#### Exercise
Go through the listing and copy each line that has the string "gray" in it.

##### Data shown #####

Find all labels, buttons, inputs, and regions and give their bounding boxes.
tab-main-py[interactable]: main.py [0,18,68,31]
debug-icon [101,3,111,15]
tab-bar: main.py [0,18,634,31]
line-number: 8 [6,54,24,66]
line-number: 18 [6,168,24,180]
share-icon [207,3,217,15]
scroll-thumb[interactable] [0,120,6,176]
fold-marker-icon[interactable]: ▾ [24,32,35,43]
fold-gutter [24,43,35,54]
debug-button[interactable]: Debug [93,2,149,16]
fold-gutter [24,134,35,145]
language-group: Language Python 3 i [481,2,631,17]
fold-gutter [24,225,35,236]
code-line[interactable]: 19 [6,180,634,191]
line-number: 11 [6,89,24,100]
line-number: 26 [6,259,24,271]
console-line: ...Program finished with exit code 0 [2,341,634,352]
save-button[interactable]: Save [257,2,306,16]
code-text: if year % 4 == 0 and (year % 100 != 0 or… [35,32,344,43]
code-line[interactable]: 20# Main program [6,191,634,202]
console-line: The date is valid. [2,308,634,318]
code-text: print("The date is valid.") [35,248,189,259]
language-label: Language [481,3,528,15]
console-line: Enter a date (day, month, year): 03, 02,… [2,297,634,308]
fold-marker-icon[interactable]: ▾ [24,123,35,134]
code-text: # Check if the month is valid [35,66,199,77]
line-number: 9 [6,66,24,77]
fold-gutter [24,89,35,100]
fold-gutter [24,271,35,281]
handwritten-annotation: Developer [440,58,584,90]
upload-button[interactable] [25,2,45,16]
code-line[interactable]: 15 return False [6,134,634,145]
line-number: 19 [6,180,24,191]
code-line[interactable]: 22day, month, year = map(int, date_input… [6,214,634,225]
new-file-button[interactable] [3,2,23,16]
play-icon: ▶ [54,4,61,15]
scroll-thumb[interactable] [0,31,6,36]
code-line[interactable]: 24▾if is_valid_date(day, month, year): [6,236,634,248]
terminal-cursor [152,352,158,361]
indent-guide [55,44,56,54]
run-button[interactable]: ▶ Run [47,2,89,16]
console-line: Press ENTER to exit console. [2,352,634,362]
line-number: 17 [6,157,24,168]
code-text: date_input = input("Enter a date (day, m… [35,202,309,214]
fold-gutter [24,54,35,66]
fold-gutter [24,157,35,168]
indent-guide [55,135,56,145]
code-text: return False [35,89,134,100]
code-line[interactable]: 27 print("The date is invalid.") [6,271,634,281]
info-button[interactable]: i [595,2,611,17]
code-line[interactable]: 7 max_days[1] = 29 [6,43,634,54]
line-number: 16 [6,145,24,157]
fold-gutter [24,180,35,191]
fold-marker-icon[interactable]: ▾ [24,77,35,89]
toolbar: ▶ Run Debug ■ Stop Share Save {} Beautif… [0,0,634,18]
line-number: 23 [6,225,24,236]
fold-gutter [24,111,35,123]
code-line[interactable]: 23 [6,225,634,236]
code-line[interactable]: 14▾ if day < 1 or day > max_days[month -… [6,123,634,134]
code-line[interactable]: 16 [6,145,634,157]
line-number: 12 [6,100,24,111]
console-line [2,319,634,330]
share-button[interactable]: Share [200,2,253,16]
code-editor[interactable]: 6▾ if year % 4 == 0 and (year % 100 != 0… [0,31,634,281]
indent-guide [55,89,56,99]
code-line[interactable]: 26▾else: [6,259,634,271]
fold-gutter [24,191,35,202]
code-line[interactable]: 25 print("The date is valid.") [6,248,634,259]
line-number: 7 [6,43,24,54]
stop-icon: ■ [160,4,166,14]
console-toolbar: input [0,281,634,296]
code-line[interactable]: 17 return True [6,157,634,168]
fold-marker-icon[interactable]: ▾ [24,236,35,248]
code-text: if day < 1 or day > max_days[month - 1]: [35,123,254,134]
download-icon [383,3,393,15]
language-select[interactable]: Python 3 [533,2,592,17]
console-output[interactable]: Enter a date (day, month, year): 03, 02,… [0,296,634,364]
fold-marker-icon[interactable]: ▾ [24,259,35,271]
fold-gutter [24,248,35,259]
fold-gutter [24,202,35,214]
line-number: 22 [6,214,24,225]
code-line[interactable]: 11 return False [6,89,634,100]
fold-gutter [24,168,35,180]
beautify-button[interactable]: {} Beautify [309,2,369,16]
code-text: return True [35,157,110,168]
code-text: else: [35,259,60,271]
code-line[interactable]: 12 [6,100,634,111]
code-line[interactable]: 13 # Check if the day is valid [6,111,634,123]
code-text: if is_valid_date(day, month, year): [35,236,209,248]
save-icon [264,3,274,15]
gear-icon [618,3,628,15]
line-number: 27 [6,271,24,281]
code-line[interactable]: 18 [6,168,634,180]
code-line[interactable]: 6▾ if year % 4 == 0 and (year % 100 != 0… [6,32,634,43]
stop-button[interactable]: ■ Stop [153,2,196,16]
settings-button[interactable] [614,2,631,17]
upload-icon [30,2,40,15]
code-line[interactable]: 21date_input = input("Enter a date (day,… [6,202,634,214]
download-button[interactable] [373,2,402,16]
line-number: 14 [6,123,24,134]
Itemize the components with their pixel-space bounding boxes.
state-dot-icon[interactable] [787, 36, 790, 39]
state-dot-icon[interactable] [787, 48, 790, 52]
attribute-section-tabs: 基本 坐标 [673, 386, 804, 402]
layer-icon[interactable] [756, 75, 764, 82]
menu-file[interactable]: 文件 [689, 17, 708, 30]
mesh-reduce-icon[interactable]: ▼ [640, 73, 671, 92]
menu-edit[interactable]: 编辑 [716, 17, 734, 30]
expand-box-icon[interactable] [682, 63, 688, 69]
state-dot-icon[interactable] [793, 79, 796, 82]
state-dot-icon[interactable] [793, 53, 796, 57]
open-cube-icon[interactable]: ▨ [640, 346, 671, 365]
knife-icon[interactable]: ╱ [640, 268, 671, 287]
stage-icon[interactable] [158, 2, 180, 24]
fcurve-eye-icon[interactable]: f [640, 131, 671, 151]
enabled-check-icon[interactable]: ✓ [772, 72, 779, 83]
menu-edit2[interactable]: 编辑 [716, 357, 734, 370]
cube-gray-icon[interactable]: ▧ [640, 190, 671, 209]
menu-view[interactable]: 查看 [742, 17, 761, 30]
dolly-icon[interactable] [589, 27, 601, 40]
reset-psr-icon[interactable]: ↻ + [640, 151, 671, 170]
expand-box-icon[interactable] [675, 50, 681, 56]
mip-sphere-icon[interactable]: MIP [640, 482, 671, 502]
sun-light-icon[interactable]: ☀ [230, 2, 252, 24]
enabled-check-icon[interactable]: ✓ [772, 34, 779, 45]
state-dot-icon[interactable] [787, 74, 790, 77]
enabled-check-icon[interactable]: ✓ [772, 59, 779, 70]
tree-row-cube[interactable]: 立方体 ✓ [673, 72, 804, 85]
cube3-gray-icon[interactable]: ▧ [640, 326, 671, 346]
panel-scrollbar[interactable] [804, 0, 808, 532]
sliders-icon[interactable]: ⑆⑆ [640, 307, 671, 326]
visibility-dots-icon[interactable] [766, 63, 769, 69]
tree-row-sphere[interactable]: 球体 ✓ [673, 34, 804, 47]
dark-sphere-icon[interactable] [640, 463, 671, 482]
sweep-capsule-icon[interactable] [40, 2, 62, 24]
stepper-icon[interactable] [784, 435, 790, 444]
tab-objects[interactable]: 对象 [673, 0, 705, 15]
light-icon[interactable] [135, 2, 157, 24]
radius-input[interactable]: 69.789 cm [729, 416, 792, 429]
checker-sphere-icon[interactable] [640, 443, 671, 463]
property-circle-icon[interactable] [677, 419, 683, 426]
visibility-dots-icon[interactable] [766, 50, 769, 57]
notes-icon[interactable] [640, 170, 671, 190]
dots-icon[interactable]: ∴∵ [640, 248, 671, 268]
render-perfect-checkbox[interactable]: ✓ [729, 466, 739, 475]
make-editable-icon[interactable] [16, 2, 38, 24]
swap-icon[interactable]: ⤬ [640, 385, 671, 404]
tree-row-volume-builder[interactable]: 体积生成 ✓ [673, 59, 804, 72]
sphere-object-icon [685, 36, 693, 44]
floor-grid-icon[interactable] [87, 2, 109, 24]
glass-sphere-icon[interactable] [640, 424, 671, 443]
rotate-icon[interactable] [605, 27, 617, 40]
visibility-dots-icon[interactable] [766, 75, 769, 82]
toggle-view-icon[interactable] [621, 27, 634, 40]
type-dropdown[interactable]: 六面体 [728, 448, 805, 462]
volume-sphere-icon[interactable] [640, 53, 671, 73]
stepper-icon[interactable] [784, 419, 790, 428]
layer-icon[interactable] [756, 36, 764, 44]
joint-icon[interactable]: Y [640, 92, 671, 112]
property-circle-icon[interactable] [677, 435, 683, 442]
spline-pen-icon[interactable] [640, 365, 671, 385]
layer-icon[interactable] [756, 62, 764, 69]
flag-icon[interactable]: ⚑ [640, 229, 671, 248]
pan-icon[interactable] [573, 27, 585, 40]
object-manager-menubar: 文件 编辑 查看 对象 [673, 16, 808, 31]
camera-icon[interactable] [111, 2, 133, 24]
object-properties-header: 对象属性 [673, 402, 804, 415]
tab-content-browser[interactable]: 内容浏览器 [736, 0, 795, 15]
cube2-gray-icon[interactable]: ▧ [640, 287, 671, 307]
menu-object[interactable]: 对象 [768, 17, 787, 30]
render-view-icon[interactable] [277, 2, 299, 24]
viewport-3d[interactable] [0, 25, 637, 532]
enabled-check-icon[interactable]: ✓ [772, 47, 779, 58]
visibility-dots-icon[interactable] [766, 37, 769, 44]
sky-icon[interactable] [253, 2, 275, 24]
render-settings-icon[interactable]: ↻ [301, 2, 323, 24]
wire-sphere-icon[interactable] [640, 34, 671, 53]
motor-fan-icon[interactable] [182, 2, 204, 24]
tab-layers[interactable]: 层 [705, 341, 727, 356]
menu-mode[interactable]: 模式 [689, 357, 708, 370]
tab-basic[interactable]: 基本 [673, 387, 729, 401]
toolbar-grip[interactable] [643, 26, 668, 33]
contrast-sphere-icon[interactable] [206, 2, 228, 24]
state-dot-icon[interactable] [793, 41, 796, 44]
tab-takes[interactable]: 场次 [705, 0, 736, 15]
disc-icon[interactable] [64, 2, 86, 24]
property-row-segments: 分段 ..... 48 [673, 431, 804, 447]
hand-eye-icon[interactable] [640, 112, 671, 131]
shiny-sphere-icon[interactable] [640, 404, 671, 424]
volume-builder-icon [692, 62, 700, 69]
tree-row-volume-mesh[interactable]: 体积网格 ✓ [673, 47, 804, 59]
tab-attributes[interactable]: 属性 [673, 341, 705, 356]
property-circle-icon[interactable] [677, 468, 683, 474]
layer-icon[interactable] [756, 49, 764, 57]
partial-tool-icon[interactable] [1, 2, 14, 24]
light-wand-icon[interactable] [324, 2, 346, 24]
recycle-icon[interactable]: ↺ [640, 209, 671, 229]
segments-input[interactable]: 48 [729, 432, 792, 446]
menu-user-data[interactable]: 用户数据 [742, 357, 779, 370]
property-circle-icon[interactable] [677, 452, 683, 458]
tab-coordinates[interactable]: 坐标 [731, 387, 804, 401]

#####

#### Reply
cube-gray-icon[interactable]: ▧ [640, 190, 671, 209]
cube3-gray-icon[interactable]: ▧ [640, 326, 671, 346]
cube2-gray-icon[interactable]: ▧ [640, 287, 671, 307]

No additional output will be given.